Internship at Mars Digital Technologies. How we applied deep learning at M & M's





Hello!



Annually, about 200 students and graduates join Mars in Russia as trainees or participants in the leadership program. Dmitry Korzhimanov, completed an internship at the Mars IT hub this summer. In our blog, Dmitry talks about a project that he worked on during an internship.





A large number of companies offer internships for students starting in the third year. So I, like many of my classmates graduating from the third year, set out to find an internship for the summer. At the Moscow State University mechmath, students prefer IT and banking, which is not surprising, given the presence of a decent number of mathematical problems both there and there. I considered internships in different companies and chose Mars, as I was interested in the opportunity to work in IT projects in real production. In addition, Mars is an international company, which means that the work was ahead in a team from all over the world.



After passing technical and verbal tests, as well as an interview with a future mentor, they sent me an offer and, lo and behold, I became an intern at Next Generation Technologies. This department consists of 5 people from around the world and is primarily engaged in the introduction of machine learning technologies in various production and sales cycles of the company.

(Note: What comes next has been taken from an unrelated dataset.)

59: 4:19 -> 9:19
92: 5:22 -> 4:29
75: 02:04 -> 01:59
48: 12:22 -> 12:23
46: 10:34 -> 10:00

Honestly, I am not a master of machine learning algorithms, and at the time of the internship, I did not have a full understanding of what I would do and how I would implement projects. Yes, I had a good mathematical background and even knew what Random Forest was, but that was where my knowledge ended. Among other things, in Mars there are a large number of tasks related to computer vision, and our team successfully solves them. It turned out that for the first 2 weeks of the internship, I figured out how neural networks work, what OpenCV is, what metrics exist, how to work with PyTorch and TensorFlow, and many, many more things. The head was in full swing at the end of every day, because the information had to be absorbed in huge quantities, and the ideas of some algorithms turned out to be quite non-trivial. Fortunately, at the moment there are a lot of really useful resources such as Neurohive, Medium and the same Habr (I express my deep gratitude to everyone who writes articles on the topic of machine learning here, without you, immersion in the topic would be a lot more difficult task). Thanks to these resources, you can study a particular topic at a fairly high speed. Coursera, which I still watch lectures on, is also on the sidelines.



Having delved into some of the fundamental foundations of deep learning and having mastered a little, I was offered to take part in the project. We had to implement a program that measures objects in a photograph. Of course, the question arises: why is this needed by the FMCG company? However, the answer is quite simple: to maintain statistics on the size of raw materials and products in the factory. For example, Mars produces M & M's, and I think many have tried M & M's with peanuts. However, so that each candy is not too big and not too small, peanuts should also be a certain size.



As you know, in the world there is nothing ideal and parties come to the factory of completely different quality. Therefore, a special person has to manually (!) Make a selection from a batch of nuts and compile statistics on them. Naturally, at some point, the company realized that the process was rather inefficient and it would be nice to automate it. The task in fact is quite simple and all that is required here is to teach the model to find nuts or other objects, say, on an A4 sheet, as well as a landmark of a known size printed on it, by which the pixels will go into real units. It sounds pretty trivial, but in fact, difficulties usually begin to arise. I was instructed to engage in the implementation of the part related to the recognition of this very landmark and the translation of pixels into millimeters.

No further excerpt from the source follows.